Required work:
Scan the material and copy every line in which "používání" appears.

Data in this exercise:

+ + + + +

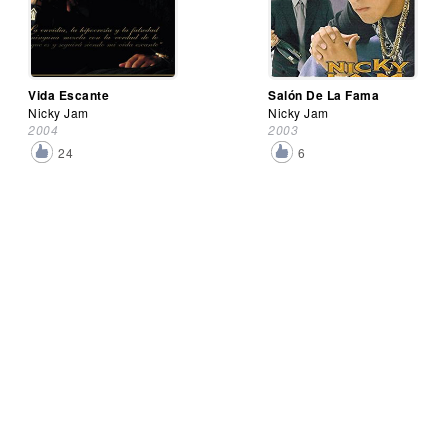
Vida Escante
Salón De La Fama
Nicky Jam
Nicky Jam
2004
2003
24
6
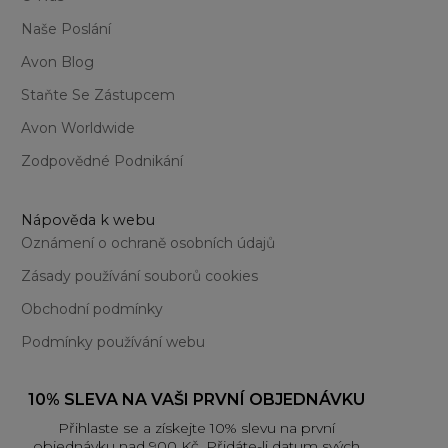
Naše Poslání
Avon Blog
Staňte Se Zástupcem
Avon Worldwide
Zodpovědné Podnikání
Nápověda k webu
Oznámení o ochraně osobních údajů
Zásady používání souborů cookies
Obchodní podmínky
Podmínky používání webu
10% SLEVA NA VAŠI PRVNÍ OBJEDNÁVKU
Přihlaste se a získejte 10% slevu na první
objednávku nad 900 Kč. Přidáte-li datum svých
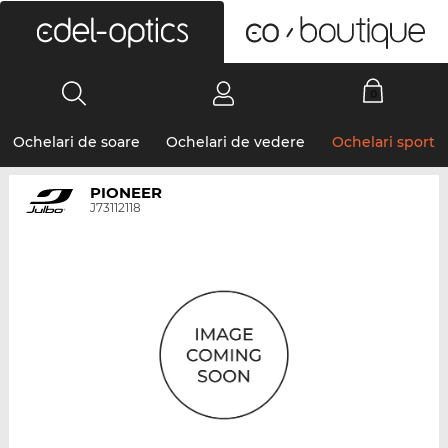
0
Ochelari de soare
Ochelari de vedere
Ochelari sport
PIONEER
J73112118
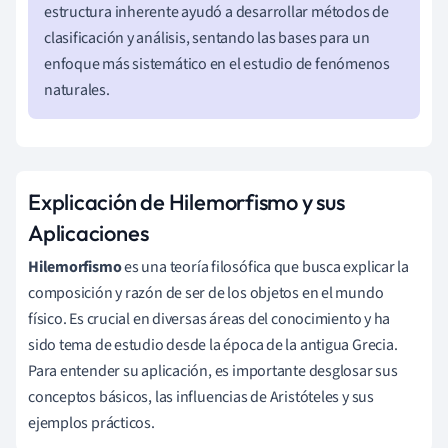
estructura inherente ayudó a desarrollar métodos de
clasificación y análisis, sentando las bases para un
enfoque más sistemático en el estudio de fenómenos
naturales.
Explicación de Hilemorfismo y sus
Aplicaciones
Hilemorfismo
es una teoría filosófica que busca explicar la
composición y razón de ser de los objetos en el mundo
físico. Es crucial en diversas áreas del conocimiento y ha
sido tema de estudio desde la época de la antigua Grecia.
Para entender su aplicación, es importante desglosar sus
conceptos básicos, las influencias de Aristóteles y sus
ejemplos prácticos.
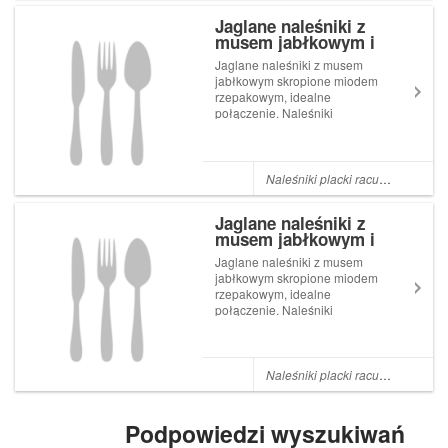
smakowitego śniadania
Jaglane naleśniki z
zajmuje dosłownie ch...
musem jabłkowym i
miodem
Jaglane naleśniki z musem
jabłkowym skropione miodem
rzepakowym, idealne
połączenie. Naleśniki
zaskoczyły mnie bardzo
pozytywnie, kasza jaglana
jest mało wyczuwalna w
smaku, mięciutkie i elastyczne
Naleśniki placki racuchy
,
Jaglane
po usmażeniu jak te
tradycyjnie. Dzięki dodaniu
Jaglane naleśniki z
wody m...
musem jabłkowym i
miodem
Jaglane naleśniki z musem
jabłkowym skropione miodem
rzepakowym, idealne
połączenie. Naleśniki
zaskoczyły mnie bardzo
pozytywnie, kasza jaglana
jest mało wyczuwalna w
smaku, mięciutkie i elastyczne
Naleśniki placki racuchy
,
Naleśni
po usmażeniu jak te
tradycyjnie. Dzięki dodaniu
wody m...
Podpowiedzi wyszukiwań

+ + + + +

Result of this exercise:
Zásady používání souborů cookies
Podmínky používání webu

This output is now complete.